Model governance and explainability are essential in building ethical and auditable blockchain and AI technology.
Even though Bitcoin is the most famous instantiation of blockchain technology, we are just beginning to discover the true potential of this system, which records transactions of any kind and maintains the record across a peer-to-peer network.
In 2018, I turned my thoughts on blockchain inward, producing a patent application (16/128,359 USA) around using blockchain to ensure that all of the decisions made about a machine learning (ML) model are being recorded and are auditable.
These include the model’s variables, model design, training and test data utilized, selection of features, the ability to view the model’s raw latent features, and recording to the blockchain all scientists who built different portions of the variable sets, participated in model weight creation and model testing.
As enabled by blockchain technology, the sum and total record of these decisions provides the visibility required to effectively govern models internally and satisfy regulators.
Model governance and explainability are essential in building ethical AI technology which is auditable; as a data scientist and member of the global analytics community, creating ethical analytic technology is very important to me, particularly in my role of serving financial and enterprise customers.

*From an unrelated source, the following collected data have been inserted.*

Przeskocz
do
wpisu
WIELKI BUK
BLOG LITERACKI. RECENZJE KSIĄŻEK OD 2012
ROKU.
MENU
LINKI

Before blockchain: Analytic models adrift
Before blockchain became a buzzword, I began implementing a similar approach in my data science organization. In 2010 I instituted a development process centered on an analytic tracking document (ATD). This approach detailed model design, variable sets, scientists assigned, train and testing data, and success criteria, breaking down the entire development process into three or more agile sprints.

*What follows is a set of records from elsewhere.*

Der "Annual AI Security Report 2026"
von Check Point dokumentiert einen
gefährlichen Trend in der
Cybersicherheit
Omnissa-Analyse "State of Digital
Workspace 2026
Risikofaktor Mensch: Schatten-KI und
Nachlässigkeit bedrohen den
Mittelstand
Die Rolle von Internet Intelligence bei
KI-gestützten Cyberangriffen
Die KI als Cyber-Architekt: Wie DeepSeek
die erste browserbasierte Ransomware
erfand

I recognized that a structured approach with ATDs was required because I’d seen far too many negative outcomes from what had become the norm across much of the banking industry: a lack of validation and accountability. A decade ago, the typical lifespan of an analytic model looked like this:
- A data scientist builds a model, self-selecting the variables it contains. This led to scientists creating redundant variables, not using validated variable design and creating of new errors in model code. In the worst cases, a data scientist might make decisions with variables that could introduce bias, model sensitivity, or target leaks.

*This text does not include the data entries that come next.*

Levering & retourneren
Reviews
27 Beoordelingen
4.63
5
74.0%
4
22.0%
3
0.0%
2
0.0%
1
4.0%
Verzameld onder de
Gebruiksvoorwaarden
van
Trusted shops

- When the same data scientist leaves the organization, his or her directories are typically deleted. Often, there were a number different directories and it was unclear what directory(ies) were responsible for the final model. The company doesn’t have the source code for the model or might have just pieces of it. No one definitively understands how the model was built, the data on which it was built, and the assumptions that factored into the model build.
- Ultimately the bank can be put in a high-risk situation by assuming the model was built properly and will behave well—but not really knowing either. The bank is unable to validate the model or understand under what conditions it will need to be very careful in using it. These realities result in unnecessary risk or a large number of models being discarded and rebuilt. often repeating the journey above.
A blockchain to codify accountability
My patent describes how to codify analytic and machine learning model development using blockchain technology to associate a chain of entities, work tasks and requirements with a model, including testing and validation checks. It replicates the approach I use to build models in my organization—the ATD remains essentially a contract between my scientists, managers and me that describes:
- What the model is
- The model’s objectives
- How we’ll build that model
- Areas that the model must improve upon, for example, a 30% improvement in card not present (CNP) fraud at a transaction level
- The degrees of freedom the scientists have to solve the problem, and those which they don’t
- Re-use of trusted and validated variable and model code snip-its
- Training and Test data requirements
- Specific model testing and model validation checklists
- Specific assigned analytic scientists to build the variables, models, train them and those who will validate code, confirm results, perform testing of the model variables and model output
- Specific success criteria for the model and specific customer segments
- Specific analytic sprints, tasks and scientists assigned, and formal sprint reviews/approvals of requirements met.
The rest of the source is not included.